Medical

Sperm 'booster switch' could lead to unisex contraceptive

21st March 2016
Enaie Azambuja
0

Sperm cells, as it turns out, can become 'hyperactive'. A new study published in the journal Science has revealed that a particular enzyme on their tails responds to the female sex hormone progesterone, activating a 'power kick' that boosts their swimming speed. The body produces various hormones all the time for different purposes. Progesterone is released, for example, just prior to and at the onset of pregnancy, particularly to prepare the uterus for the implantation of the embryo.

Biologists have long suspected that progesterone affects the progression of sperm towards the unfertilised female egg, but the receptors that respond to it have proven elusive.

What has been clear is that when the sperms’ entry into the fertilising layer of an egg cell takes place, they suddenly swim far faster and their tail movements become forceful and erratic. This last dash towards the unfertilised egg, designed to give them enough energy to penetrate its outer layer, is an event known as 'hyperactivation'.

A recently developed technique, wherein incredibly small electrodes are attached to the tails of sperm, was used by an earlier study to record their reactions to various hormones.
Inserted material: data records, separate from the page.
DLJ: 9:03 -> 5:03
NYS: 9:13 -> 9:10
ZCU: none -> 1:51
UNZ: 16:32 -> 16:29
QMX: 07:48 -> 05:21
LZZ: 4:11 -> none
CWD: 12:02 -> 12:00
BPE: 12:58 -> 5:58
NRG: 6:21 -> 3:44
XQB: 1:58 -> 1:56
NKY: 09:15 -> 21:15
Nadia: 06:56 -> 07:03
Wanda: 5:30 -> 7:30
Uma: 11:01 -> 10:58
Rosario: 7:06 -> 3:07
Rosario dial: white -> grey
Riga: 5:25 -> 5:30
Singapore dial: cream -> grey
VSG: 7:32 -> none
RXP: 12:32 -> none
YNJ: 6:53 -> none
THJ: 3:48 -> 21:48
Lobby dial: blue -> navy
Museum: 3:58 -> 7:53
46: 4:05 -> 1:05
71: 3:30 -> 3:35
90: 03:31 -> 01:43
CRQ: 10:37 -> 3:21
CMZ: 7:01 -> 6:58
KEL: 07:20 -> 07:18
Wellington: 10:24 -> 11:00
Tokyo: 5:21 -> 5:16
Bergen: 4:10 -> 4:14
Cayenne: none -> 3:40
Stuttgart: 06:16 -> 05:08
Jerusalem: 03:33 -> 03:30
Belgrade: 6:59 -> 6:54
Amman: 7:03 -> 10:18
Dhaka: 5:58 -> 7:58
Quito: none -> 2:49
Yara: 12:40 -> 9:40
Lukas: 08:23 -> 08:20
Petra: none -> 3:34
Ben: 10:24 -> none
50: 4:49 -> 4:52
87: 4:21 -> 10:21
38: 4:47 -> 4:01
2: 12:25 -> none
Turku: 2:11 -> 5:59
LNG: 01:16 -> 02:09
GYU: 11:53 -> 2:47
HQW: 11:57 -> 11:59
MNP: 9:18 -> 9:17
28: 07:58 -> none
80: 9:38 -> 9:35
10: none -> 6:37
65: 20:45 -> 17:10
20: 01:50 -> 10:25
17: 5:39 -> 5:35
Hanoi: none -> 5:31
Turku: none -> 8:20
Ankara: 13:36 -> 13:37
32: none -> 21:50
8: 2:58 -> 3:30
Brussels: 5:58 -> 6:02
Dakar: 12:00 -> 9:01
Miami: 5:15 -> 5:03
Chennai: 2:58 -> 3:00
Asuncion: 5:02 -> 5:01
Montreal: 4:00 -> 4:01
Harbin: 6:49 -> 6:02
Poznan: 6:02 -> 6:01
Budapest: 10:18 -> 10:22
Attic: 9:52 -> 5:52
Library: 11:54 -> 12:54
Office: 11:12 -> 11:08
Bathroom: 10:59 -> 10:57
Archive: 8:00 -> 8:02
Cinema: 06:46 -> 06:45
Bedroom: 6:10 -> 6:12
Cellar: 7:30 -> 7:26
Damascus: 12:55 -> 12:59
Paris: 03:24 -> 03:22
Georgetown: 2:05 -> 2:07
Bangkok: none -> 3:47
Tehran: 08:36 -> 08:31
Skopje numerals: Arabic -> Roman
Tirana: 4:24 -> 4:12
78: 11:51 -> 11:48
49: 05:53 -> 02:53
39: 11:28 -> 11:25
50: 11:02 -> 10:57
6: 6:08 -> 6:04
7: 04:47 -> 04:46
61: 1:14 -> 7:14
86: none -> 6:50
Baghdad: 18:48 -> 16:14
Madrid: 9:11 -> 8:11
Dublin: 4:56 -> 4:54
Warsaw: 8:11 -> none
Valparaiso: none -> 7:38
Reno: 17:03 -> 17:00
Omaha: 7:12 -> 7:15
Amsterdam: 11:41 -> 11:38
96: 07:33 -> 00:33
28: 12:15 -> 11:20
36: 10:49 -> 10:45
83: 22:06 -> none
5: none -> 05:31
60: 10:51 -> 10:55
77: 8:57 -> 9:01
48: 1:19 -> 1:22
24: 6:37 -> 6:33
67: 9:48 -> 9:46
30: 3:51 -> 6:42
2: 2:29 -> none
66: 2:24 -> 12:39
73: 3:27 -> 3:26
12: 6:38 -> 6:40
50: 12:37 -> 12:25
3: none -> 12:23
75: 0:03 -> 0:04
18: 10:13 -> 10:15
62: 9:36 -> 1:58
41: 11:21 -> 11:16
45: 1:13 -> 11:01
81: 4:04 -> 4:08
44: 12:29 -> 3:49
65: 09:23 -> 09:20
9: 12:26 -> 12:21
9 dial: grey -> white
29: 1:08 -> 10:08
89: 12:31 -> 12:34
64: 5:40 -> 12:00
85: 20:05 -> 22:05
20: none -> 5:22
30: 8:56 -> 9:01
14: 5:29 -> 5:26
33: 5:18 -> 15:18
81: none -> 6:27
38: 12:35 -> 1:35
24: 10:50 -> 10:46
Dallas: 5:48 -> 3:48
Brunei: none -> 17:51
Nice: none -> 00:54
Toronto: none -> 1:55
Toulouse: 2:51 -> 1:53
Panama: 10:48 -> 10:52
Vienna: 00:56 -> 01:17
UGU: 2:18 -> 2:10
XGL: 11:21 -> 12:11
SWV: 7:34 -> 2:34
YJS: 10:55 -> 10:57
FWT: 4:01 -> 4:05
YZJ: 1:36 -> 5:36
This appeared to reveal that CatSper, a sperm tail calcium receptor, responds to calcium ions in and around the egg. The meeting of CatSper and these calcium ions seems to stimulate the little critters to swim with a “power kick” towards their final goal.

Miller et al./UC Berkeley

However, the research team behind this new study suspected that this interpretation may be slightly erroneous. They thought that the progesterone was binding to something else that, in turn, stimulated CatSper.

The team, using the same small electrodes, noticed that the progesterone binds to an enzyme called ABHD2, which removes a fatty sheath on the nearby CatSper receptor. Now this receptor is no longer bound by the sheath, it responds to the calcium ions and becomes hyperactivated.

The researchers suggest that the initial inhibition of CatSper is there for a good reason: to prevent sperm from using up all their energy swimming insanely fast too early on and not making it to the egg.

“People tend to think of fertilisation as like a marathon, where the fastest, most powerful sperm is going to win,” said Melissa Miller, a postdoctoral fellow at both the University of California (UC) Berkeley and UC San Francisco, and the lead author of the study.

“We think of it like the Tour de France, where the first sperm clear the way, expending their energy to break through the barrier cells, allowing the slower ones behind to pass into the egg".

In 80% of male infertility cases, doctors are unable to identify a cause, which highlights how little is known about fertilisation on a molecular level. Having identified the true activation mechanism behind the hyperactivation of sperm, this study could lead to new treatments that cure certain men of infertility.

Alternatively, this research could lead to the production of a new unisex contraceptive. By flooding either the man or woman with a drug that prevents hyperactivation, the sperm will ultimately never break through the egg’s barrier cells and reach their target.